### TASK TO CARRY OUT
Say how many of the lines below include the word "description", and write nothing else.

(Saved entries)
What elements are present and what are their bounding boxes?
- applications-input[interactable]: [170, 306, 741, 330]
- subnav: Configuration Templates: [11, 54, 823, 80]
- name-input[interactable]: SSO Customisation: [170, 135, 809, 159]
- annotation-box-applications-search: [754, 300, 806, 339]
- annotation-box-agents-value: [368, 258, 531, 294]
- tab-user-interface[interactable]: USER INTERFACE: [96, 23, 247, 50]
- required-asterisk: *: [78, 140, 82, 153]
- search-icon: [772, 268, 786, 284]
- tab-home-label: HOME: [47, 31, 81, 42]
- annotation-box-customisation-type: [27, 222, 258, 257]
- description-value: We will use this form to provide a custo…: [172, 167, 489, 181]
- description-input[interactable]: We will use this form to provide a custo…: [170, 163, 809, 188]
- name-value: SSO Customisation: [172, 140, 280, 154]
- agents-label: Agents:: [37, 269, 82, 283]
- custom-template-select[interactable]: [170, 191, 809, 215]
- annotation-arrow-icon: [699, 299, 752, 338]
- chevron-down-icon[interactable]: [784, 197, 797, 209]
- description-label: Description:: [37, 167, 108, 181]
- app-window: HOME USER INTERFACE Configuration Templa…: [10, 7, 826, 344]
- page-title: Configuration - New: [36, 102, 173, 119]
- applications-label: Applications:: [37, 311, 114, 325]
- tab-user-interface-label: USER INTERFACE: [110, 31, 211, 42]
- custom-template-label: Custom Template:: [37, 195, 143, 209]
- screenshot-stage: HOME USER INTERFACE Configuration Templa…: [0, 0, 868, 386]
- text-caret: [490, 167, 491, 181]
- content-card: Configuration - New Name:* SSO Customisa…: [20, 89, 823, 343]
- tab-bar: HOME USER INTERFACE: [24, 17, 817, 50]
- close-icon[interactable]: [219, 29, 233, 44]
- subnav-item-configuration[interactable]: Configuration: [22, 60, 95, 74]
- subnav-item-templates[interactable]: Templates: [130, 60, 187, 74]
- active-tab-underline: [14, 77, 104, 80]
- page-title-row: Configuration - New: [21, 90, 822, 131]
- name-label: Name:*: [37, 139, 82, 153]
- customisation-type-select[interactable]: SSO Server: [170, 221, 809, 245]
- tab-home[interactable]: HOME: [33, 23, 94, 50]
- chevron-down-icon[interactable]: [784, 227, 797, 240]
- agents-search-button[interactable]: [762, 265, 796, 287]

### OUTPUT BELOW
3